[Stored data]
________________________________________
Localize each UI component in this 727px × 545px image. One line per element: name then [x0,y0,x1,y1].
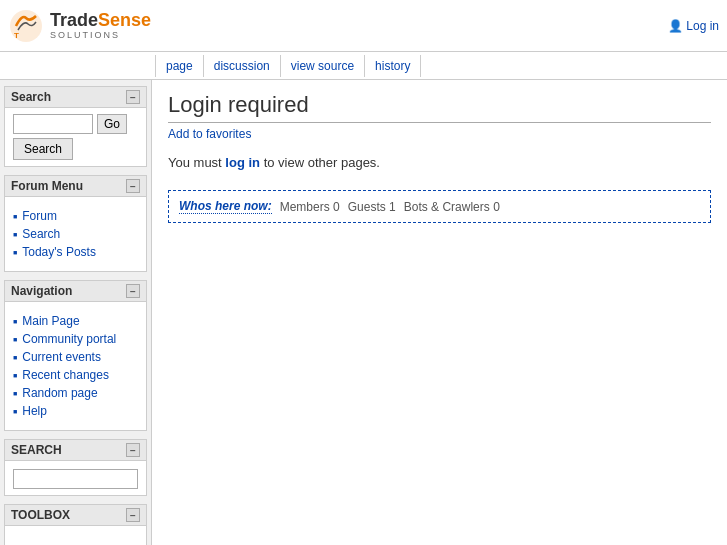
whos-here-box: Whos here now: Members 0 Guests 1 Bots &… [168,190,711,223]
login-message: You must log in to view other pages. [168,155,711,170]
sidebar-search-collapse[interactable]: − [126,90,140,104]
sidebar-search2-header: SEARCH − [5,440,146,461]
current-events-link[interactable]: Current events [22,350,101,364]
guests-count: 1 [389,200,396,214]
logo: T TradeSense SOLUTIONS [8,8,158,44]
sidebar-search-title: Search [11,90,51,104]
sidebar-forum-menu-content: Forum Search Today's Posts [5,197,146,271]
members-count: 0 [333,200,340,214]
login-message-pre: You must [168,155,225,170]
sidebar-search-section: Search − Go Search [4,86,147,167]
forum-menu-item-search: Search [13,225,138,243]
sidebar-forum-menu-section: Forum Menu − Forum Search Today's Posts [4,175,147,272]
sidebar-toolbox-header: TOOLBOX − [5,505,146,526]
sidebar-toolbox-section: TOOLBOX − [4,504,147,545]
sidebar-search2-title: SEARCH [11,443,62,457]
go-button[interactable]: Go [97,114,127,134]
sidebar-search2-input[interactable] [13,469,138,489]
bots-count: 0 [493,200,500,214]
nav-item-help: Help [13,402,138,420]
sidebar-search2-section: SEARCH − [4,439,147,496]
search-button[interactable]: Search [13,138,73,160]
logo-solutions: SOLUTIONS [50,30,151,40]
tab-history[interactable]: history [365,55,421,77]
forum-menu-item-forum: Forum [13,207,138,225]
tab-discussion[interactable]: discussion [204,55,281,77]
sidebar-forum-menu-title: Forum Menu [11,179,83,193]
logo-trade: Trade [50,10,98,30]
sidebar-toolbox-collapse[interactable]: − [126,508,140,522]
tab-view-source[interactable]: view source [281,55,365,77]
todays-posts-link[interactable]: Today's Posts [22,245,96,259]
login-link[interactable]: log in [225,155,260,170]
bots-label: Bots & Crawlers [404,200,490,214]
main-content: Login required Add to favorites You must… [152,80,727,545]
community-portal-link[interactable]: Community portal [22,332,116,346]
add-to-favorites-link[interactable]: Add to favorites [168,127,251,141]
sidebar-search2-content [5,461,146,495]
login-link-header[interactable]: Log in [686,19,719,33]
members-label: Members [280,200,330,214]
sidebar-navigation-content: Main Page Community portal Current event… [5,302,146,430]
guests-stat: Guests 1 [348,200,396,214]
nav-item-main-page: Main Page [13,312,138,330]
sidebar-navigation-section: Navigation − Main Page Community portal … [4,280,147,431]
navigation-list: Main Page Community portal Current event… [13,308,138,424]
nav-item-random-page: Random page [13,384,138,402]
forum-menu-item-todays-posts: Today's Posts [13,243,138,261]
sidebar-toolbox-content [5,526,146,545]
sidebar: Search − Go Search Forum Menu − Forum Se… [0,80,152,545]
sidebar-navigation-header: Navigation − [5,281,146,302]
forum-search-link[interactable]: Search [22,227,60,241]
svg-text:T: T [14,31,19,40]
sidebar-navigation-collapse[interactable]: − [126,284,140,298]
user-icon: 👤 [668,19,683,33]
tabs-bar: page discussion view source history [0,52,727,80]
header: T TradeSense SOLUTIONS 👤 Log in [0,0,727,52]
sidebar-search2-collapse[interactable]: − [126,443,140,457]
sidebar-search-content: Go Search [5,108,146,166]
logo-text-block: TradeSense SOLUTIONS [50,11,151,41]
search-input-row: Go [13,114,138,134]
logo-icon: T [8,8,44,44]
random-page-link[interactable]: Random page [22,386,97,400]
sidebar-forum-menu-collapse[interactable]: − [126,179,140,193]
page-title: Login required [168,92,711,123]
login-message-post: to view other pages. [260,155,380,170]
sidebar-forum-menu-header: Forum Menu − [5,176,146,197]
sidebar-navigation-title: Navigation [11,284,72,298]
forum-menu-list: Forum Search Today's Posts [13,203,138,265]
whos-here-label: Whos here now: [179,199,272,214]
nav-item-current-events: Current events [13,348,138,366]
add-to-favorites: Add to favorites [168,127,711,141]
nav-item-recent-changes: Recent changes [13,366,138,384]
nav-item-community-portal: Community portal [13,330,138,348]
search-input[interactable] [13,114,93,134]
sidebar-search-header: Search − [5,87,146,108]
tab-page[interactable]: page [155,55,204,77]
help-link[interactable]: Help [22,404,47,418]
recent-changes-link[interactable]: Recent changes [22,368,109,382]
logo-sense: Sense [98,10,151,30]
main-page-link[interactable]: Main Page [22,314,79,328]
top-right: 👤 Log in [668,19,719,33]
guests-label: Guests [348,200,386,214]
main-layout: Search − Go Search Forum Menu − Forum Se… [0,80,727,545]
forum-link[interactable]: Forum [22,209,57,223]
whos-here-inner: Whos here now: Members 0 Guests 1 Bots &… [179,199,700,214]
members-stat: Members 0 [280,200,340,214]
sidebar-toolbox-title: TOOLBOX [11,508,70,522]
bots-stat: Bots & Crawlers 0 [404,200,500,214]
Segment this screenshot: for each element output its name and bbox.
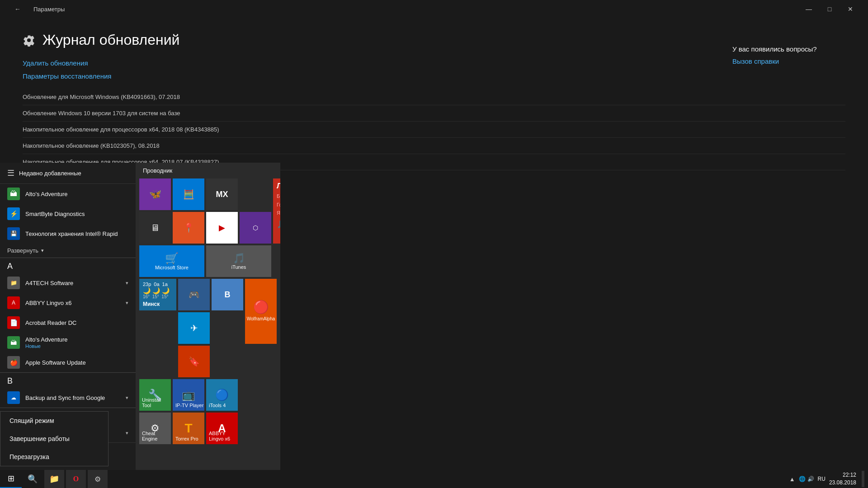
tile-mx[interactable]: MX: [206, 178, 238, 210]
app-a4tech[interactable]: 📁 A4TECH Software ▾: [0, 273, 136, 293]
update-item: Обновление для Microsoft Windows (KB4091…: [23, 89, 845, 105]
delete-updates-link[interactable]: Удалить обновления: [23, 59, 88, 67]
weather-times: 23p0a1a: [143, 282, 173, 287]
page-title: Журнал обновлений: [42, 32, 179, 48]
app-name-backup: Backup and Sync from Google: [25, 394, 105, 401]
search-button[interactable]: 🔍: [22, 470, 43, 488]
call-help-link[interactable]: Вызов справки: [732, 57, 779, 65]
taskbar-right: ▲ 🌐 🔊 RU 22:12 23.08.2018: [789, 471, 868, 487]
weather-icons: 🌙 🌙 🌙: [143, 287, 173, 294]
settings-icon: ⚙: [94, 475, 101, 483]
tile-yt[interactable]: ▶: [206, 212, 238, 244]
tile-ms-store-label: Microsoft Store: [155, 265, 189, 270]
tile-itools-label: iTools 4: [209, 403, 226, 408]
app-name-abbyy: ABBYY Lingvo x6: [25, 300, 71, 306]
titlebar-controls: — □ ✕: [798, 2, 861, 16]
app-name-apple: Apple Software Update: [25, 359, 86, 366]
taskbar-left: ⊞ 🔍 📁 O ⚙: [0, 470, 108, 488]
app-name-acrobat: Acrobat Reader DC: [25, 319, 76, 326]
help-title: У вас появились вопросы?: [732, 45, 845, 53]
page-header: Журнал обновлений: [23, 32, 845, 48]
tile-wolfram[interactable]: 🔴 WolframAlpha: [245, 279, 277, 344]
shutdown-menu-item[interactable]: Завершение работы: [0, 430, 108, 448]
app-icon-acrobat: 📄: [7, 316, 20, 329]
tile-abbyy2[interactable]: A ABBYY Lingvo x6: [206, 413, 238, 444]
app-icon-apple: 🍎: [7, 356, 20, 369]
sleep-menu-item[interactable]: Спящий режим: [0, 412, 108, 430]
tile-vk[interactable]: В: [212, 279, 243, 310]
opera-taskbar-button[interactable]: O: [66, 470, 86, 488]
tile-wolfram-label: WolframAlpha: [245, 314, 277, 323]
app-name-a4tech: A4TECH Software: [25, 280, 73, 286]
tiles-header: Проводник: [136, 163, 280, 178]
tile-cheat-engine[interactable]: ⚙ Cheat Engine: [139, 413, 171, 444]
file-explorer-taskbar-button[interactable]: 📁: [44, 470, 64, 488]
tile-butterfly[interactable]: 🦋: [139, 178, 171, 210]
tile-cheat-engine-label: Cheat Engine: [142, 431, 171, 441]
weather-temps: 16° 15° 15°: [143, 294, 173, 299]
tile-vs[interactable]: ⬡: [240, 212, 271, 244]
windows-icon: ⊞: [8, 474, 14, 483]
close-button[interactable]: ✕: [840, 2, 861, 16]
titlebar-title: Параметры: [33, 6, 65, 13]
restart-menu-item[interactable]: Перезагрузка: [0, 448, 108, 466]
tile-iptv[interactable]: 📺 IP-TV Player: [173, 379, 204, 411]
language-indicator[interactable]: RU: [818, 476, 826, 482]
titlebar: ← Параметры — □ ✕: [0, 0, 868, 18]
tile-maps[interactable]: 📍: [173, 212, 204, 244]
tile-itunes[interactable]: 🎵 iTunes: [206, 245, 271, 277]
opera-icon: O: [73, 475, 79, 483]
recent-app-smartbyte[interactable]: ⚡ SmartByte Diagnostics: [0, 204, 136, 224]
settings-gear-icon: [23, 34, 35, 47]
time-display: 22:12: [829, 471, 856, 479]
app-icon-a4tech: 📁: [7, 277, 20, 289]
app-icon-altos: 🏔: [7, 188, 20, 200]
recently-added-label: Недавно добавленные: [19, 170, 81, 177]
tile-torrex[interactable]: T Torrex Pro: [173, 413, 204, 444]
tile-steam[interactable]: 🎮: [178, 279, 210, 310]
chevron-down-icon: ▾: [126, 300, 128, 306]
chevron-down-icon: ▾: [126, 430, 128, 436]
recent-app-altos[interactable]: 🏔 Alto's Adventure: [0, 184, 136, 204]
back-button[interactable]: ←: [7, 2, 28, 16]
app-abbyy[interactable]: A ABBYY Lingvo x6 ▾: [0, 293, 136, 313]
tile-lailaki[interactable]: Лайки Би-2Горизонт соб...Яндекс.М... 🎵: [273, 178, 280, 244]
tile-itools[interactable]: 🔵 iTools 4: [206, 379, 238, 411]
update-item: Накопительное обновление для процессоров…: [23, 122, 845, 138]
tile-uninstall[interactable]: 🔧 Uninstall Tool: [139, 379, 171, 411]
chevron-up-icon[interactable]: ▲: [789, 476, 795, 483]
tile-calc[interactable]: 🧮: [173, 178, 204, 210]
volume-icon: 🔊: [807, 476, 814, 482]
tile-itunes-label: iTunes: [231, 264, 246, 270]
tile-telegram[interactable]: ✈: [178, 312, 210, 344]
expand-button[interactable]: Развернуть ▾: [0, 244, 136, 258]
recent-app-intel[interactable]: 💾 Технология хранения Intel® Rapid: [0, 224, 136, 244]
expand-chevron-icon: ▾: [41, 248, 44, 253]
tile-screen[interactable]: 🖥: [139, 212, 171, 244]
minimize-button[interactable]: —: [798, 2, 819, 16]
recovery-params-link[interactable]: Параметры восстановления: [23, 72, 111, 80]
start-menu-tiles: Проводник 🦋 🧮 MX 🖥 📍 ▶ ⬡ Лайки Би-2: [136, 163, 280, 470]
start-button[interactable]: ⊞: [0, 470, 22, 488]
app-altos-a[interactable]: 🏔 Alto's Adventure Новые: [0, 333, 136, 352]
settings-taskbar-button[interactable]: ⚙: [88, 470, 108, 488]
hamburger-icon[interactable]: ☰: [7, 168, 14, 178]
app-apple[interactable]: 🍎 Apple Software Update: [0, 352, 136, 372]
search-icon: 🔍: [28, 474, 38, 484]
section-a-header: А: [0, 258, 136, 273]
tile-bookmarks[interactable]: 🔖: [178, 346, 210, 377]
update-item: Накопительное обновление (KB1023057), 08…: [23, 138, 845, 154]
tile-abbyy2-label: ABBYY Lingvo x6: [209, 431, 238, 441]
app-acrobat[interactable]: 📄 Acrobat Reader DC: [0, 313, 136, 333]
power-menu: Спящий режим Завершение работы Перезагру…: [0, 411, 108, 466]
app-list: 🏔 Alto's Adventure ⚡ SmartByte Diagnosti…: [0, 184, 136, 442]
show-desktop-button[interactable]: [862, 471, 864, 487]
tile-ms-store[interactable]: 🛒 Microsoft Store: [139, 245, 204, 277]
expand-label: Развернуть: [7, 247, 38, 254]
app-backup[interactable]: ☁ Backup and Sync from Google ▾: [0, 388, 136, 408]
app-icon-backup: ☁: [7, 391, 20, 404]
update-item: Обновление Windows 10 версии 1703 для си…: [23, 105, 845, 122]
maximize-button[interactable]: □: [819, 2, 840, 16]
tile-weather[interactable]: 23p0a1a 🌙 🌙 🌙 16° 15° 15° Минск: [139, 279, 176, 310]
network-icon: 🌐: [799, 476, 806, 482]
________________________________________
WHAT IS EXPECTED =
For each line in the entries that contains the string "taskbar", make a copy.

OUTPUT FOR THIS TASK =
taskbar-right: ▲ 🌐 🔊 RU 22:12 23.08.2018: [789, 471, 868, 487]
taskbar-left: ⊞ 🔍 📁 O ⚙: [0, 470, 108, 488]
opera-taskbar-button[interactable]: O: [66, 470, 86, 488]
file-explorer-taskbar-button[interactable]: 📁: [44, 470, 64, 488]
settings-taskbar-button[interactable]: ⚙: [88, 470, 108, 488]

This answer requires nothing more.